_Description of the task_:
Using the listing, copy each whole line that features "Vass".

═════ Extracted records

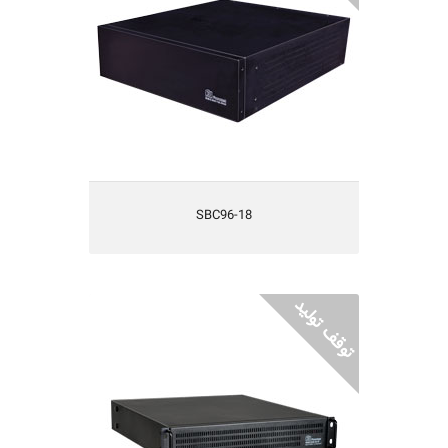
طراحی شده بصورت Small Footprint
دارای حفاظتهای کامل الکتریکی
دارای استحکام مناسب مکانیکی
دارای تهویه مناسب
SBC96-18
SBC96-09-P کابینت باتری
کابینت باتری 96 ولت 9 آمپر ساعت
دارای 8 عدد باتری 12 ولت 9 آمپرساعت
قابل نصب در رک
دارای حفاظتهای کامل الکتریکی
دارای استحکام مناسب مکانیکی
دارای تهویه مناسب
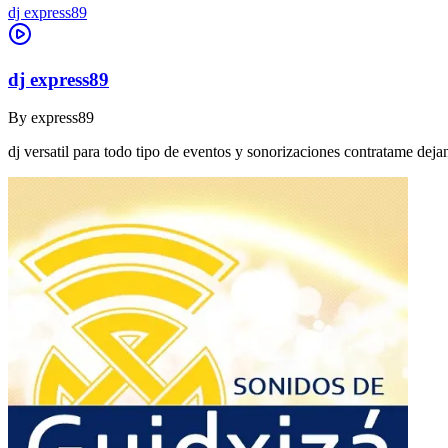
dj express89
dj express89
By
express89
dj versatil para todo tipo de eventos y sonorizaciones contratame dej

══════════
═════ Extracted records

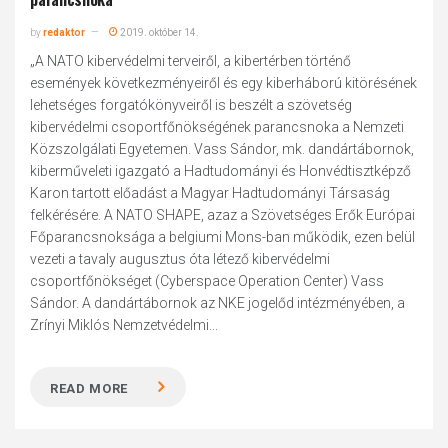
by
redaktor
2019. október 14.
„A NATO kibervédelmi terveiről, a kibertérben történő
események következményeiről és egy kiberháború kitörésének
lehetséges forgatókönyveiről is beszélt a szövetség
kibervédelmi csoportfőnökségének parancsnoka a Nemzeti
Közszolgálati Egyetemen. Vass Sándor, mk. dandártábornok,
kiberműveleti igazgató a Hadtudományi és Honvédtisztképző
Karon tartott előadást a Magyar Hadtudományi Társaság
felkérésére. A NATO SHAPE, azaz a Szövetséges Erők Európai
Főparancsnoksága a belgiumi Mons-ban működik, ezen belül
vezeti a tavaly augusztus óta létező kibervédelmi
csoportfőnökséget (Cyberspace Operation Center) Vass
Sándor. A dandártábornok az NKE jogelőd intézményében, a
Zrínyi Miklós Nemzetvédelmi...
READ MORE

══════════

_Output of the exercise_:
Közszolgálati Egyetemen. Vass Sándor, mk. dandártábornok,
csoportfőnökséget (Cyberspace Operation Center) Vass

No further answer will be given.